MOND is just some wild idea, but a little thought should convince every physicist of its uselessness. It has major issues both in explaining experimental data and in its theoretical consistency. It justifiably receives next to no attention from the vast majority of (astro)physicists.
In popular science the idea however does not seem to want to die, perhaps because it is so easily explained to a layperson. Of course this is a little frustrating for the community, but perhaps we should look at the upsides: more attention for science is probably a good thing, and explaining to people why MOND is so useless provides a good opportunity to discuss some proper physics.
Sometimes you gotta be wrong before you get it right.

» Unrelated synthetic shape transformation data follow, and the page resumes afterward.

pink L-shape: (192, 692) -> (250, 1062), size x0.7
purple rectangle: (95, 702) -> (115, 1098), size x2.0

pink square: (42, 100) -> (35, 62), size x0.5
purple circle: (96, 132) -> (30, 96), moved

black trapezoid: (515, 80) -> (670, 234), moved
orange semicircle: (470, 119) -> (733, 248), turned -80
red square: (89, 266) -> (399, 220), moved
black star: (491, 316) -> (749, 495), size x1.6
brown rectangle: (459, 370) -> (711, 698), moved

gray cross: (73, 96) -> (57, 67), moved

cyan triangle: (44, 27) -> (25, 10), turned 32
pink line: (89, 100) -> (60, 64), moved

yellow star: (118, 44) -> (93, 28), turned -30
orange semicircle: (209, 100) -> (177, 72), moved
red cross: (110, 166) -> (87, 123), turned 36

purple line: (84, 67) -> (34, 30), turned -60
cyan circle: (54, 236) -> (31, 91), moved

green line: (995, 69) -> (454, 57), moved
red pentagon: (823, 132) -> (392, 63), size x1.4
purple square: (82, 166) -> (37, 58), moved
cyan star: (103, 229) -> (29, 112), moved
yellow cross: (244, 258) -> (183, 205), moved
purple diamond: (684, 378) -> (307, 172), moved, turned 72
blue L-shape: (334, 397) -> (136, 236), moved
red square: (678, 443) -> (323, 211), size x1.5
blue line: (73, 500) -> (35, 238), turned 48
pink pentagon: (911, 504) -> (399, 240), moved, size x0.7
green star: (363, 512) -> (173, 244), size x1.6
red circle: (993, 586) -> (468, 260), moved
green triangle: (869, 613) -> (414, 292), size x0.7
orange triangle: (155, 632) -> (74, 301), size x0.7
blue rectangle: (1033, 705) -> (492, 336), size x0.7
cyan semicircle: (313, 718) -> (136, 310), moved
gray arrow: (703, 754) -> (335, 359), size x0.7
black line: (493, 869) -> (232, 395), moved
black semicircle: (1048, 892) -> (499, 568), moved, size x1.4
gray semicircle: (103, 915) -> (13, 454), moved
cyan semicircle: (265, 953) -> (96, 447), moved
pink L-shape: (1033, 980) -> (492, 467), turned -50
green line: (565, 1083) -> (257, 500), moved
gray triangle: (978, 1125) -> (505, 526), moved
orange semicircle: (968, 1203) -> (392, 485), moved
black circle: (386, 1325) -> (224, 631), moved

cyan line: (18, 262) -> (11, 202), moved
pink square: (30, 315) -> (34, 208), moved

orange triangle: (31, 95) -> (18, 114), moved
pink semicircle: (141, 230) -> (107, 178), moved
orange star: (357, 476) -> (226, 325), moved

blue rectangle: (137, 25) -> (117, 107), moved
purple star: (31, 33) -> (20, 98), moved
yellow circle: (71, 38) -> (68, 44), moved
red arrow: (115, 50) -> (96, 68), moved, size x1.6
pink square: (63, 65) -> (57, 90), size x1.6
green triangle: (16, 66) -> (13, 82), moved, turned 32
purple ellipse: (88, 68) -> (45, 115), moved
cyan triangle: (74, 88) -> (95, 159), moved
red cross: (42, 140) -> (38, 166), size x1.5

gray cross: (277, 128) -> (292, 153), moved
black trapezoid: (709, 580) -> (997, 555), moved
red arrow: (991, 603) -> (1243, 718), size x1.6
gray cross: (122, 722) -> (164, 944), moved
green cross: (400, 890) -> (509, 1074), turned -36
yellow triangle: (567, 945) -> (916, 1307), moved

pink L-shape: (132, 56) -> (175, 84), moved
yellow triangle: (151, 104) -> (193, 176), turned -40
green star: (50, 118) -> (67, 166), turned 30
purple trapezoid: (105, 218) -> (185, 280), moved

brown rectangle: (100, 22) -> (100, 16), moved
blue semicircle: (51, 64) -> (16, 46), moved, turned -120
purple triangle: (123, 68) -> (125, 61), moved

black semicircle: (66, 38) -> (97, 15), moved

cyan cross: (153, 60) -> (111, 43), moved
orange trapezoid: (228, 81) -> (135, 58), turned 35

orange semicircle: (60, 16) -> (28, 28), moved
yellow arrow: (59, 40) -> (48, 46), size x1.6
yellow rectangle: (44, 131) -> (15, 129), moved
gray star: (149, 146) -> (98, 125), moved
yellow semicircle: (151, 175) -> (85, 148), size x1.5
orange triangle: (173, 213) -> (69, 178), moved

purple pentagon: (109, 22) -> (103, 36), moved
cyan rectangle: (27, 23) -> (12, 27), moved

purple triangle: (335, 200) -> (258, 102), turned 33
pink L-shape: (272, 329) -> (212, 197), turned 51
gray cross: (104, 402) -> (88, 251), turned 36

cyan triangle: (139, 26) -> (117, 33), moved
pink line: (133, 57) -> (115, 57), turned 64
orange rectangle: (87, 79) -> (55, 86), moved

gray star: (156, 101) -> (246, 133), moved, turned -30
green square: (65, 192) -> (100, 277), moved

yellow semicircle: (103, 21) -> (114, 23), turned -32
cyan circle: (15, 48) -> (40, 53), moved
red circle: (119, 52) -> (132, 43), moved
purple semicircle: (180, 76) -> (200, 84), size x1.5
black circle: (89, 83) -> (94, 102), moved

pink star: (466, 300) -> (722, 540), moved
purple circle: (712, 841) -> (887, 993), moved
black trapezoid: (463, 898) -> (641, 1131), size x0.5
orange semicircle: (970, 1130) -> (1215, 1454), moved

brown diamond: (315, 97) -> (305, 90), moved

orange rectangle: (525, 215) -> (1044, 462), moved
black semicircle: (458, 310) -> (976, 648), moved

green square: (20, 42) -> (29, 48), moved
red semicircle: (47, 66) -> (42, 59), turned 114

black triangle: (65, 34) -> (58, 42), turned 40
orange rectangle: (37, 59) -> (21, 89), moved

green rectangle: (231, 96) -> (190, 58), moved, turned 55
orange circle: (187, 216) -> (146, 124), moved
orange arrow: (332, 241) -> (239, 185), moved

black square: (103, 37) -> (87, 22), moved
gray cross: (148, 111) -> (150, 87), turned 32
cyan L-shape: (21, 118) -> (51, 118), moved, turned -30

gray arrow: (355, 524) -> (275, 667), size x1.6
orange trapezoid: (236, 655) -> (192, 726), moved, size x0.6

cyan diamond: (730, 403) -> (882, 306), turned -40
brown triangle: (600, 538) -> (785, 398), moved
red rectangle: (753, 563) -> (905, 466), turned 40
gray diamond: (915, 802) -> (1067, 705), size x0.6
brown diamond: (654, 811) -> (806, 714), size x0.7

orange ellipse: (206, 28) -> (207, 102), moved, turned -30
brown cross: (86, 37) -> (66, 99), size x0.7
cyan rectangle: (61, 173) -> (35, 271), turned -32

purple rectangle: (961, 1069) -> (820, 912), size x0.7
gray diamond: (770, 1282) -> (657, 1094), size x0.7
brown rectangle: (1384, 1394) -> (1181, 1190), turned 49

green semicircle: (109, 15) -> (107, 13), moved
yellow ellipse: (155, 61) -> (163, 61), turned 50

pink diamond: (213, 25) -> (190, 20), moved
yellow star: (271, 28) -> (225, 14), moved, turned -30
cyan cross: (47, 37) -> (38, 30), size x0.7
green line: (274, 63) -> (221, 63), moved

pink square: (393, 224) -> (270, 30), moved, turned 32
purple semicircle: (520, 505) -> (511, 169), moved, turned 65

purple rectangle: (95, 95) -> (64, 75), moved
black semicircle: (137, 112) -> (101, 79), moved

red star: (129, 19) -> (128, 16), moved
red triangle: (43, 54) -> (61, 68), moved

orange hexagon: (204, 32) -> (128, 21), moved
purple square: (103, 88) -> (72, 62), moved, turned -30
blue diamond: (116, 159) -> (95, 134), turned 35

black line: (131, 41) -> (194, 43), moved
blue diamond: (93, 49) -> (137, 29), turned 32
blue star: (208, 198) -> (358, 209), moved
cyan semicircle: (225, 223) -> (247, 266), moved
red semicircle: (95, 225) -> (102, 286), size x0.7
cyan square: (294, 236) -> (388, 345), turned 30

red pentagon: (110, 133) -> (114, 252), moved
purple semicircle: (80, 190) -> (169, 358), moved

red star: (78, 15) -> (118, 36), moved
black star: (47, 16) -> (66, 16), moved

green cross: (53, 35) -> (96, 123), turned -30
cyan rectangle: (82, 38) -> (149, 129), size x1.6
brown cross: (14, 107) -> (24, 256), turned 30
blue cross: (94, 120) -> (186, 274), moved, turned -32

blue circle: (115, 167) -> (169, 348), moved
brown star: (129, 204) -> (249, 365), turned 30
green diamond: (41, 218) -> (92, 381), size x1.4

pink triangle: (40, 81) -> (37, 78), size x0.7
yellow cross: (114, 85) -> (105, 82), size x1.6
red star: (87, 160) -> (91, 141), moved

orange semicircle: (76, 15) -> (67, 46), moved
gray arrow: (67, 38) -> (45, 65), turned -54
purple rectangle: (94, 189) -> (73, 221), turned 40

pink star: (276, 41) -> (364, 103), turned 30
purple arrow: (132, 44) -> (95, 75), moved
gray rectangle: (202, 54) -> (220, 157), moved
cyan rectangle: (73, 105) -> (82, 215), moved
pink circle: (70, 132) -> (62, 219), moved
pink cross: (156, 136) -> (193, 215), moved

I mean, Newtonian mechanics are "wrong" but served us well at some scales for a while, and that it observationally failed in others led us to relativity. Even "relativity" took iterative steps, from Poincaré's Lorentz invariant theory (or even earlier with Galilean relativity) all the way to GR via special/restricted relativity, the latter name having been retconned because it's only valid in restricted special cases and fails to unify generally. And we know GR fails to unify with quantum mechanics, so one of them (or both) gotta give.
So even if something as MOND were "wrong" and known to be wrong (definitely so), there's still value in experimenting with it to get a better understanding of things. That's just how things work.
I disagree: some experiments are just not worth our time. I wrote about such a situation three years ago:
https://news.ycombinator.com/item?id=26656206
My view is that it applies here as well.